** Task statement **
For every line in the material below that holds "glume", report the line.

----- Provided records -----

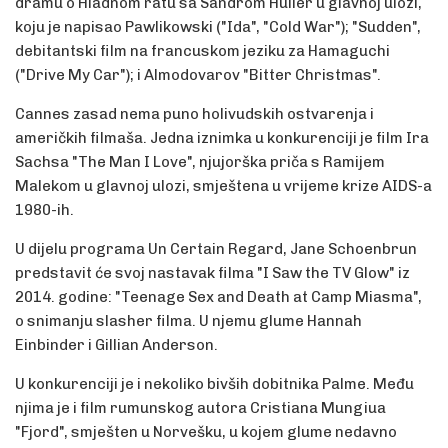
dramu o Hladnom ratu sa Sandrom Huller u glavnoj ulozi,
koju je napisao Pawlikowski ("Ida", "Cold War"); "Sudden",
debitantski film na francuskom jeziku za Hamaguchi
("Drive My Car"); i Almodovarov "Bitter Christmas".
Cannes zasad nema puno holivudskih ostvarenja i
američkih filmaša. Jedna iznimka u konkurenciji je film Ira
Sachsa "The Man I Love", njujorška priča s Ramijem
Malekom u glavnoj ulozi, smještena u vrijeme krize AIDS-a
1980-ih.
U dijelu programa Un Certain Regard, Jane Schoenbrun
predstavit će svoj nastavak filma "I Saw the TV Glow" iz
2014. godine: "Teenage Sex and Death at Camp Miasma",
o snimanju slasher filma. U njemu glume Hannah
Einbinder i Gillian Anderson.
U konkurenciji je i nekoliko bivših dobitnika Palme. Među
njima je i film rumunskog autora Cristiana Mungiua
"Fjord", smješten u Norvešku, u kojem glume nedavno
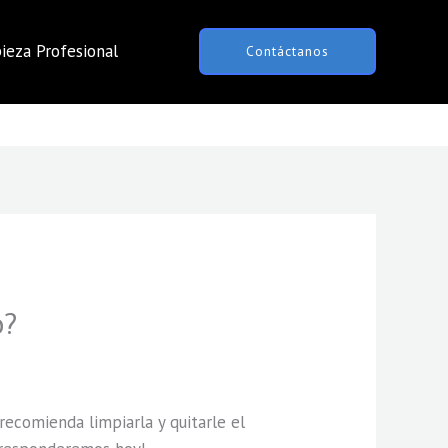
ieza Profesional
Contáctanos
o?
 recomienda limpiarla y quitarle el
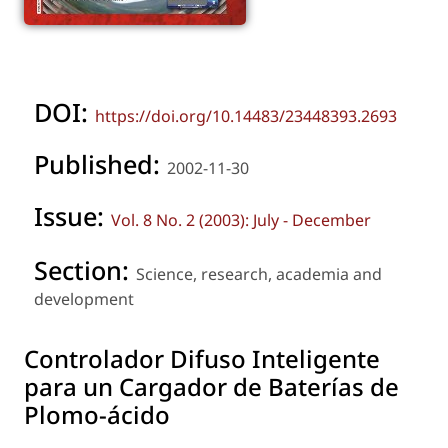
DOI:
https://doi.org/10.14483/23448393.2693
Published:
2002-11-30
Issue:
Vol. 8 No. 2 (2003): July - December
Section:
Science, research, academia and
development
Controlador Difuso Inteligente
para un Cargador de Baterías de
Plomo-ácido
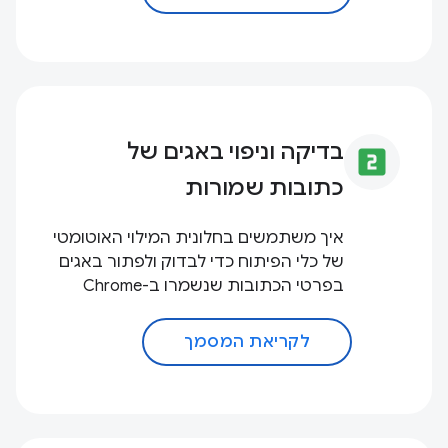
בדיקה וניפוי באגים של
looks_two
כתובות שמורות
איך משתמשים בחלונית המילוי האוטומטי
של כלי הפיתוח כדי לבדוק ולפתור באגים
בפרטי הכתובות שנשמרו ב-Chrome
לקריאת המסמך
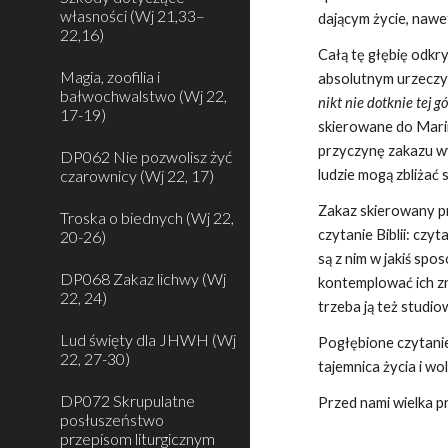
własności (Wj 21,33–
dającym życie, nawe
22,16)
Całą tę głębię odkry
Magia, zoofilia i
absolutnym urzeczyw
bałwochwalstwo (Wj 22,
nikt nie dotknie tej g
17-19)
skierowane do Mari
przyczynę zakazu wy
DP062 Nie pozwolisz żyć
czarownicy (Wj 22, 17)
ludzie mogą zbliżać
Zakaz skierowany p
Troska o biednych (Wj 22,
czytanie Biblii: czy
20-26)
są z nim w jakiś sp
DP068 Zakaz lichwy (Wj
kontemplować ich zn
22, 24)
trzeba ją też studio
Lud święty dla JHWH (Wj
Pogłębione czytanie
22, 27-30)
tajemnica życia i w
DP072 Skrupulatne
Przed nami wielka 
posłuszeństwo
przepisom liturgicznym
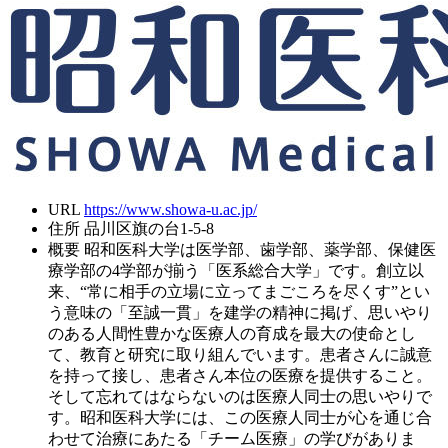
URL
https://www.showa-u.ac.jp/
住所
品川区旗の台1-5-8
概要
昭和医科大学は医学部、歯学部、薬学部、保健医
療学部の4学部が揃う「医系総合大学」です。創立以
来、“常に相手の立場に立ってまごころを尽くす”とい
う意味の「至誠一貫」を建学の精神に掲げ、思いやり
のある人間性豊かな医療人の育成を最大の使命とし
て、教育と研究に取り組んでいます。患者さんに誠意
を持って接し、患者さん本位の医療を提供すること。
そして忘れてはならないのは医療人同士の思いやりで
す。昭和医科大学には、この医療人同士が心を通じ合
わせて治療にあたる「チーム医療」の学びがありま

-----

** Response to the exercise **
o snimanju slasher filma. U njemu glume Hannah
"Fjord", smješten u Norvešku, u kojem glume nedavno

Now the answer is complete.